LONDON, Dec. 20, 2018 (GLOBE NEWSWIRE) -- Global Ship Lease, Inc. (NYSE: GSL) (the “Company”) today announced that
it has received the requisite consents to approve amendments (the “Amendments”) to the indenture (the “Indenture”) governing the
Company’s 9.875% First Priority Secured Notes due 2022 (the “Notes”) dated as of October 31, 2017, among the Company, the
guarantors party listed thereto (the “Guarantors”) and Citibank, N.A., London Branch, as trustee, security agent, paying agent,
registrar and transfer agent.
Ian Webber, Chief Executive Officer of Global Ship Lease, stated, “Having completed this consent solicitation and our strategic
combination with Poseidon Containers last month, we are excited to enter 2019 as a stronger, more agile company with reduced total
loan-to-value and a fleet of 38 containerships which is, on average, younger and better specified. The highly accretive transaction
and our subsequent market activity to secure five-year charters on six high-specification, modern vessels have expanded our
charter-attached NAV as at September 30, 2018, to over $500 million dollars, equivalent to approximately $2.75 per share on a fully
diluted basis, while simultaneously increasing our contracted revenue, annualized EBITDA, and average remaining contract duration
beyond that of the pre-merger GSL and improving our ability to benefit from a strengthening charter market. This positive momentum
and our improved financial and competitive platform position GSL to take full advantage of the supportive long-term market
fundamentals for the benefit of all stakeholders.”

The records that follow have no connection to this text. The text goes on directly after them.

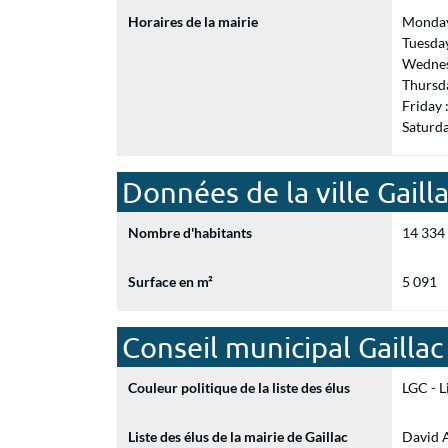
Horaires de la mairie
Monday
Tuesda
Wednes
Thursd
Friday
Saturd
Données de la ville Gaill
Nombre d'habitants
14 334
Surface en m²
5 091
Conseil municipal Gaillac
Couleur politique de la liste des élus
LGC - L
Liste des élus de la mairie de Gaillac
David A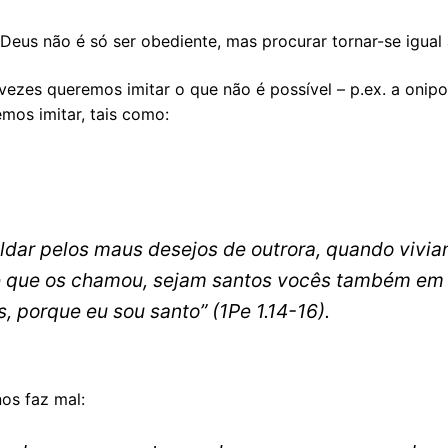
 Deus não é só ser obediente, mas procurar tornar-se igual 
ezes queremos imitar o que não é possível – p.ex. a onipo
mos imitar, tais como:
ldar pelos maus desejos de outrora, quando vivi
le que os chamou, sejam santos vocês também em 
os, porque eu sou santo”
(1Pe 1.14-16).
os faz mal: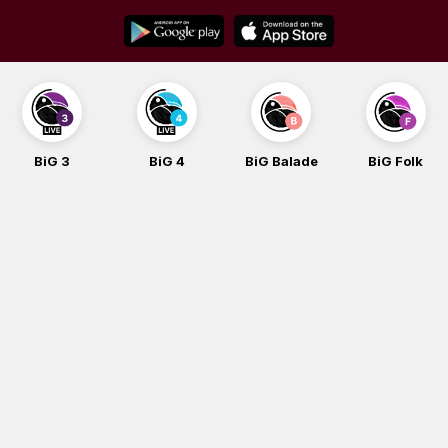
Skip
to
content
BiG 3
BiG 4
BiG Balade
BiG Folk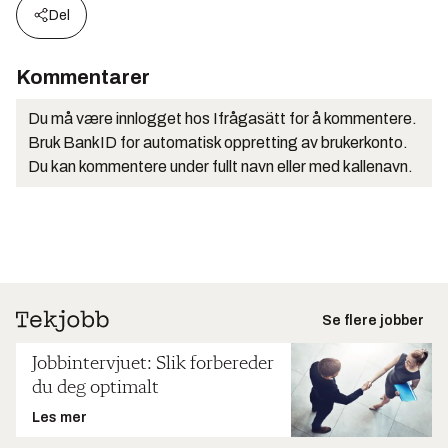
Del
Kommentarer
Du må være innlogget hos Ifrågasätt for å kommentere.
Bruk BankID for automatisk oppretting av brukerkonto.
Du kan kommentere under fullt navn eller med kallenavn.
Se flere jobber
Jobbintervjuet: Slik forbereder
du deg optimalt
Les mer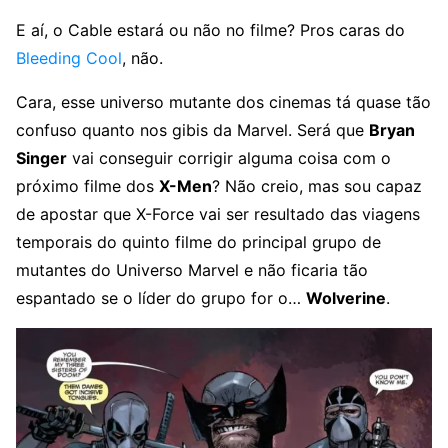
E aí, o Cable estará ou não no filme? Pros caras do
Bleeding Cool
, não.
Cara, esse universo mutante dos cinemas tá quase tão
confuso quanto nos gibis da Marvel. Será que
Bryan
Singer
vai conseguir corrigir alguma coisa com o
próximo filme dos
X-Men
? Não creio, mas sou capaz
de apostar que X-Force vai ser resultado das viagens
temporais do quinto filme do principal grupo de
mutantes do Universo Marvel e não ficaria tão
espantado se o líder do grupo for o…
Wolverine
.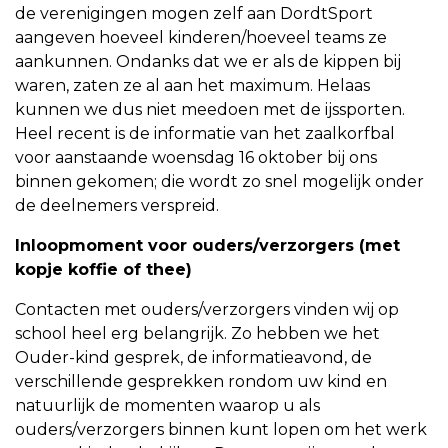
de verenigingen mogen zelf aan DordtSport
aangeven hoeveel kinderen/hoeveel teams ze
aankunnen. Ondanks dat we er als de kippen bij
waren, zaten ze al aan het maximum. Helaas
kunnen we dus niet meedoen met de ijssporten.
Heel recent is de informatie van het zaalkorfbal
voor aanstaande woensdag 16 oktober bij ons
binnen gekomen; die wordt zo snel mogelijk onder
de deelnemers verspreid.
Inloopmoment voor ouders/verzorgers (met
kopje koffie of thee)
Contacten met ouders/verzorgers vinden wij op
school heel erg belangrijk. Zo hebben we het
Ouder-kind gesprek, de informatieavond, de
verschillende gesprekken rondom uw kind en
natuurlijk de momenten waarop u als
ouders/verzorgers binnen kunt lopen om het werk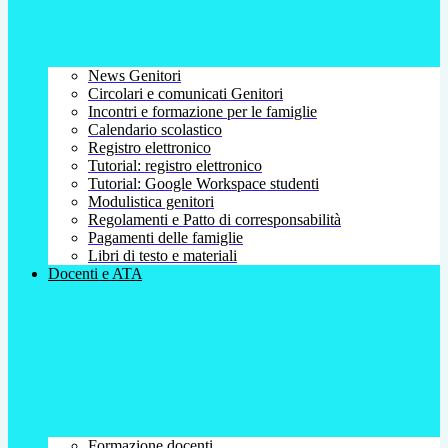
News Genitori
Circolari e comunicati Genitori
Incontri e formazione per le famiglie
Calendario scolastico
Registro elettronico
Tutorial: registro elettronico
Tutorial: Google Workspace studenti
Modulistica genitori
Regolamenti e Patto di corresponsabilità
Pagamenti delle famiglie
Libri di testo e materiali
Docenti e ATA
Formazione docenti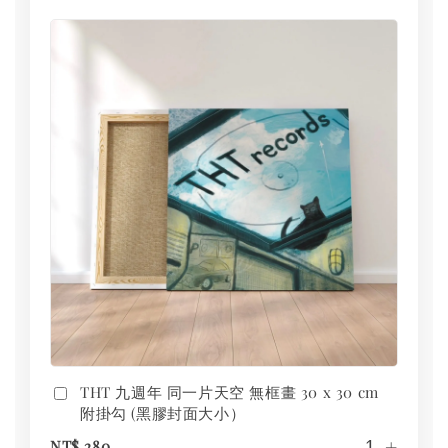
THT 九週年 同一片天空 無框畫 30 x 30 cm
附掛勾 (黑膠封面大小）
-
+
NT$ 280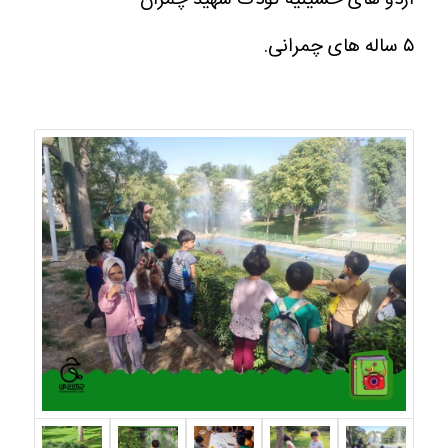
۵ ساله های چمرانی.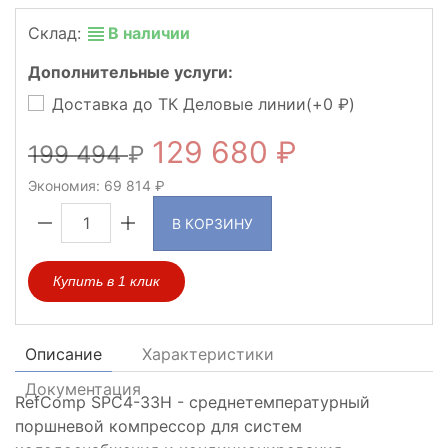
Склад:
В наличии
Дополнительные услуги:
Доставка до ТК Деловые линии(+
0
)
129 680
199 494
Экономия:
69 814
В КОРЗИНУ
Купить в 1 клик
Описание
Характеристики
Документация
RefComp SPC4-33H - среднетемпературный
поршневой компрессор для систем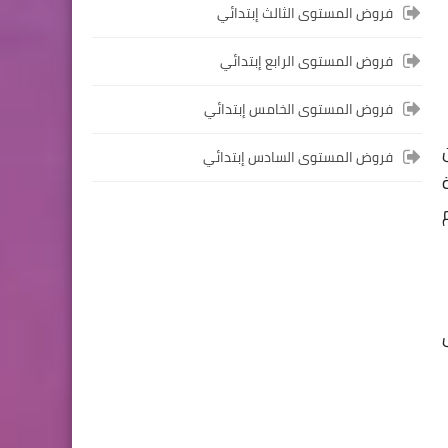
فروض المستوى الثالث إبتدائي
المستوى الخامس ابتدائي
فروض المستوى الرابع إبتدائي
فروض المراقبة المستمرة رقم
2 للدورة الأولى المستوى
فروض المستوى الخامس إبتدائي
الخامس إبتدائي (5AEP)
فروض المستوى السادس إبتدائي
المستوى الرابع ابتدائي
فروض المراقبة المستمرة رقم
2 للدورة الأولى المستوى الرابع
إبتدائي (4AEP)
المستوى الثالث ابتدائي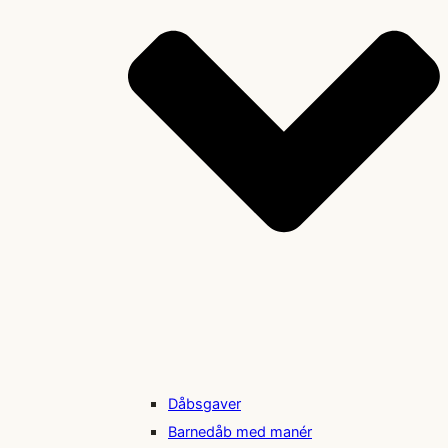
Dåbsgaver
Barnedåb med manér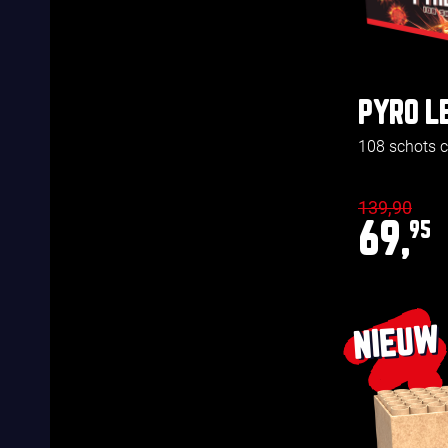
PYRO L
108 schots
139,90
69,
95
NIEUW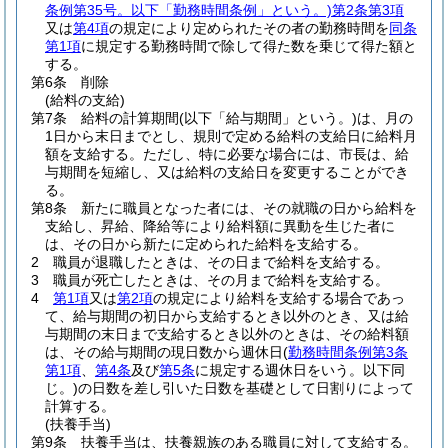
条例第35号。以下「勤務時間条例」という。)
第2条第3項
又は
第4項
の規定により定められたその者の勤務時間を
同条
第1項
に規定する勤務時間で除して得た数を乗じて得た額と
する。
第6条
削除
(給料の支給)
第7条
給料の計算期間
(以下「給与期間」という。)
は、月の
1日から末日までとし、規則で定める給料の支給日に給料月
額を支給する。
ただし、特に必要な場合には、市長は、給
与期間を短縮し、又は給料の支給日を変更することができ
る。
第8条
新たに職員となった者には、その就職の日から給料を
支給し、昇給、降給等により給料額に異動を生じた者に
は、その日から新たに定められた給料を支給する。
2
職員が退職したときは、その日まで給料を支給する。
3
職員が死亡したときは、その月まで給料を支給する。
4
第1項
又は
第2項
の規定により給料を支給する場合であっ
て、給与期間の初日から支給するとき以外のとき、又は給
与期間の末日まで支給するとき以外のときは、その給料額
は、その給与期間の現日数から週休日
(
勤務時間条例第3条
第1項
、
第4条
及び
第5条
に規定する週休日をいう。以下同
じ。)
の日数を差し引いた日数を基礎として日割りによって
計算する。
(扶養手当)
第9条
扶養手当は、扶養親族のある職員に対して支給する。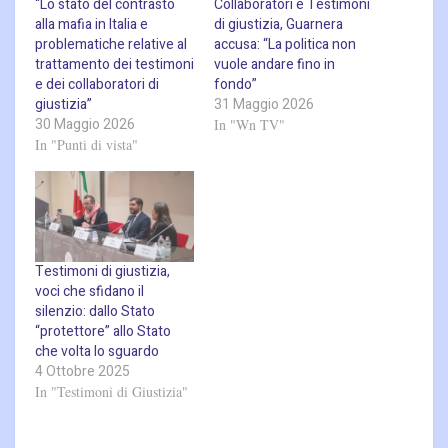
“Lo stato del contrasto
Collaboratori e Testimoni
alla mafia in Italia e
di giustizia, Guarnera
problematiche relative al
accusa: “La politica non
trattamento dei testimoni
vuole andare fino in
e dei collaboratori di
fondo”
giustizia”
31 Maggio 2026
30 Maggio 2026
In "Wn TV"
In "Punti di vista"
Testimoni di giustizia,
voci che sfidano il
silenzio: dallo Stato
“protettore” allo Stato
che volta lo sguardo
4 Ottobre 2025
In "Testimoni di Giustizia"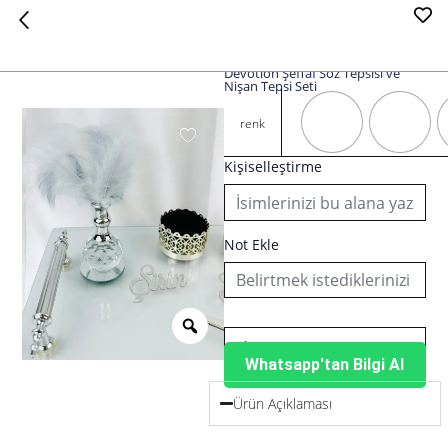
Devotion Şeffaf Söz Tepsisi ve
Nişan Tepsi Seti
Devotion
Şeffaf
renk
Söz
Tepsisi
Kişiselleştirme
ve
Nişan
Tepsi
Seti
Not Ekle
adet
Whatsapp'tan Bilgi Al
Ürün Açıklaması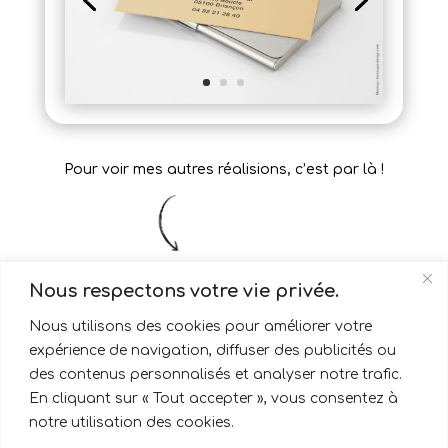
Pour voir mes autres réalisions, c’est par là !
Nous respectons votre vie privée.
Réalisations
Nous utilisons des cookies pour améliorer votre
expérience de navigation, diffuser des publicités ou
des contenus personnalisés et analyser notre trafic.
En cliquant sur « Tout accepter », vous consentez à
notre utilisation des cookies.
Réseaux sociaux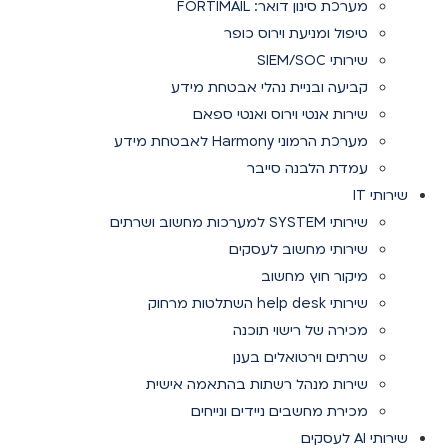
מערכת סינון דואר: FORTIMAIL
טיפול ומניעת וירוס כופר
שירותי SIEM/SOC
קביעה ובניית נהלי אבטחת מידע
שירות אנטי וירוס ואנטי ספאם
מערכת הרמוני Harmony לאבטחת מידע
עמדת הלבנה סייבר
שירותי IT
שירותי SYSTEM למערכות מחשוב ושרתים
שירותי מחשוב לעסקים
מיקור חוץ מחשוב
שירותי help desk השתלטות מרחוק
מכירה של רישוי תוכנה
שרתים וירטואלים בענן
שירות מנהל רשתות בהתאמה אישית
מכירת מחשבים ניידים ונייחים
שירותי AI לעסקים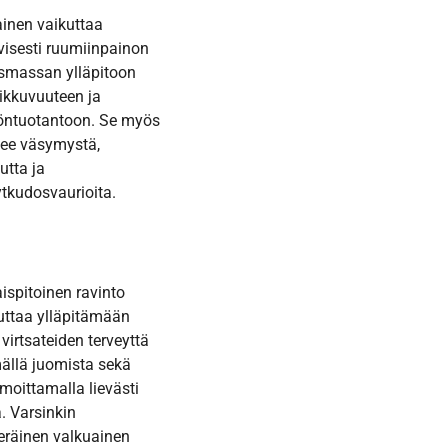
inen vaikuttaa
ivisesti ruumiinpainon
asmassan ylläpitoon
iikkuvuuteen ja
ntuotantoon. Se myös
ee väsymystä,
utta ja
kudosvaurioita.
ispitoinen ravinto
ttaa ylläpitämään
 virtsateiden terveyttä
ällä juomista sekä
oittamalla lievästi
a. Varsinkin
eräinen valkuainen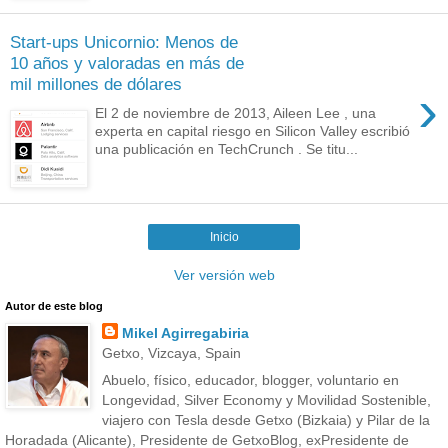
Start-ups Unicornio: Menos de
10 años y valoradas en más de
mil millones de dólares
›
El 2 de noviembre de 2013, Aileen Lee , una
experta en capital riesgo en Silicon Valley escribió
una publicación en TechCrunch . Se titu...
Inicio
Ver versión web
Autor de este blog
Mikel Agirregabiria
Getxo, Vizcaya, Spain
Abuelo, físico, educador, blogger, voluntario en
Longevidad, Silver Economy y Movilidad Sostenible,
viajero con Tesla desde Getxo (Bizkaia) y Pilar de la
Horadada (Alicante), Presidente de GetxoBlog, exPresidente de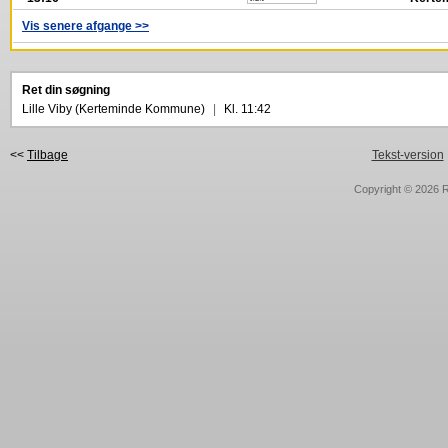
Vis senere afgange >>
Ret din søgning
Lille Viby (Kerteminde Kommune)
|
Kl. 11:42
<<
Tilbage
Tekst-version
Copyright © 2026
R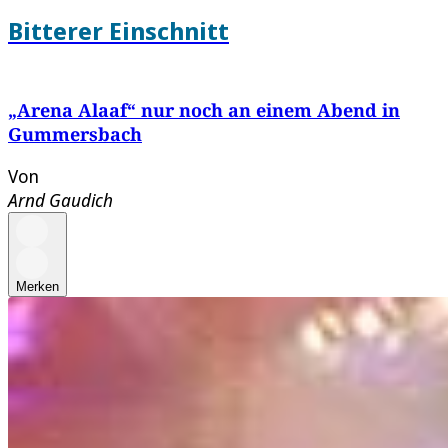
Bitterer Einschnitt
„Arena Alaaf“ nur noch an einem Abend in
Gummersbach
Von
Arnd Gaudich
Merken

The Company will make a cash payment (the “Consent Fee”) of $7.50 per $1,000 in aggregate principal amount of Notes to each
holder who held such Notes as of 5:00 p.m., New York City time, on December 13, 2018 (the “Record Date”) and validly delivered (and
did not validly revoke) a duly executed consent at or prior to 11:59 p.m., New York City time, on December 19, 2018 (the
“Expiration Time”) in accordance with the terms and conditions set forth in the Consent Solicitation Statement, dated December 13,
2018 (the “Consent Solicitation Statement”). The Company expects the Consent Fee to be paid on December 21, 2018.
In connection with receiving the requisite consents, on December 20, 2018, the Company, the Guarantors and Citibank, N.A.,
London Branch, as trustee (the “Trustee”) and security agent (the “Security Agent”) executed and delivered a First Supplemental
Indenture with respect to the Indenture (the “Supplemental Indenture” and such time, the “Effective Time”). Pursuant to the terms
of the Supplemental Indenture, the Amendments became effective at the Effective Time, with retroactive effect as of immediately
prior to the completion of the transactions contemplated by the Agreement and Plan of Merger dated October 29, 2018 by and among
the Company, Poseidon Containers Holdings LLC, K&T Marine LLC and the other parties thereto, which were completed on November
15, 2018, and bind every holder of Notes. Although the Supplemental Indenture became effective upon the execution by the Company,
the Guarantors, the Trustee and the Security Agent, the Amendments will not become operative and will have no effect until and
unless the payment of the Consent Fee is made in accordance with the terms and conditions set forth in the Consent Solicitation
Statement.
This announcement is for informational purposes only and is neither an offer to sell nor a solicitation of an offer to buy any
security.
About Global Ship Lease
Global Ship Lease is a leading independent owner of containerships with a diversified fleet of mid-sized and smaller
containerships. Incorporated in the Marshall Islands, Global Ship Lease commenced operations in December 2007 with a business of
owning and chartering out containerships under mainly long-term, fixed-rate charters to top tier container liner companies.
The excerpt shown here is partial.